Der Text in drei Sätzen: „im schlaf noch höre ich es und das geräusch dringt in meinen traum und dann höre ich stimmen die sich mit den stimmen in meinem traum vermischen und dann rieche ich es und wache auf dieser geruch gehört nicht hierher und er wicht mich ich rieche es erst leicht dann stärker und wache auf“

Das sagt die Jury: „Eine Sprachwucht - ich kann nur dankbar stottern“, so Nora Gomringer. Anderer JurorInnen wollen den Inhalt mit realen Anschlägen in Verbindung bringen. Klaus Kastberger wendet ein, dass der Text all das offen lässt und lobt die lyrische Qualität. Die Stimmen der Mütter im Text sind nicht zu unterscheiden, stellt Hildegard Keller fest und deutet dies als Verschwimmen der Grenzen zwischen den Müttern. „Wenn schon alle so verliebt sind in den Text: Mir ist der Text an vielen Stellen zu explizit“, meldet sich Michael Wiederstein zu Wort.

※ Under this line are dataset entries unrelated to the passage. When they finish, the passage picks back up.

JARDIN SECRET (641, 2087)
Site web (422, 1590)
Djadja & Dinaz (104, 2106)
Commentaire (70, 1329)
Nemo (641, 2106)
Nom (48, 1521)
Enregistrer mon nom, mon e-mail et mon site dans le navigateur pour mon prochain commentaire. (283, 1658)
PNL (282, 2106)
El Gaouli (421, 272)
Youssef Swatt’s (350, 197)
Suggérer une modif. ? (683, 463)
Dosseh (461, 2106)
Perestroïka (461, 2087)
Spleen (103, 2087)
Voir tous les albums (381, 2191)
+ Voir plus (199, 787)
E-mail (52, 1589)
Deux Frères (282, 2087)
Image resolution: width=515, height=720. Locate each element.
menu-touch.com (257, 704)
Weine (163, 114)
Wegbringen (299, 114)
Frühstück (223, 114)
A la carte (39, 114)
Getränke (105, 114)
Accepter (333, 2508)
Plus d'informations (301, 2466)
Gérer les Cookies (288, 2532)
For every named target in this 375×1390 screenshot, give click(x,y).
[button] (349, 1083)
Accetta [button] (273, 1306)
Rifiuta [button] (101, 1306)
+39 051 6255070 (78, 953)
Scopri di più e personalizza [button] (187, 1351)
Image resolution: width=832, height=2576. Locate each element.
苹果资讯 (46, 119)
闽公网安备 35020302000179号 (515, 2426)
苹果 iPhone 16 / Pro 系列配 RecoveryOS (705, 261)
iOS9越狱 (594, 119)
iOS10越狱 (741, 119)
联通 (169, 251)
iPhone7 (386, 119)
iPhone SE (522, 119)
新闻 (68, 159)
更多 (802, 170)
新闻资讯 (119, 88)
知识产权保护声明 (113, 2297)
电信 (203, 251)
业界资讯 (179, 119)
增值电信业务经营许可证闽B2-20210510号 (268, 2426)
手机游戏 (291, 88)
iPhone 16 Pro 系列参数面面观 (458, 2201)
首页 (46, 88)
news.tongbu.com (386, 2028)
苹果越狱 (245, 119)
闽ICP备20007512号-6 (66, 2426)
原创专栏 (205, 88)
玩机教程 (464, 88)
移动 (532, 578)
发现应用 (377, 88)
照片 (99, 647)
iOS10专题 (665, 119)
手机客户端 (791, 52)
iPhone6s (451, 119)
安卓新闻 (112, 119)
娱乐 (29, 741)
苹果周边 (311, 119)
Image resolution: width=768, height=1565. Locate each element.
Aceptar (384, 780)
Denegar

Ein Mash-up durch die jüngere deutsche Geschichte

Lennardt Loß „Der Himmel über 9A“

Der Text in drei Sätzen: „In Deutschland hätte man ihn nach der OP vermutlich in U-Haft genommen. Denn offiziell lebte dort kein Hannes Sohr, der eine 6,35mm Browning aus einer Polizeiwaffe in seinem Bauch hatte. Er presste die Augen zusammen, lauschte in den dunklen Pazifik.“

Das sagt die Jury: Erstmal wird der Text nacherzählt. Ist der Text komisch? Man ist uneins. Ein unheimlich zusammengezwungener Cliffhanger, wie Hildegard Kellermann es festmacht, am Ende des Lesemarathons. Beim Hinausgehen aus dem Landesstudio ruft eine Besucherin Lennardt Loß begeistert „Super!“ zu.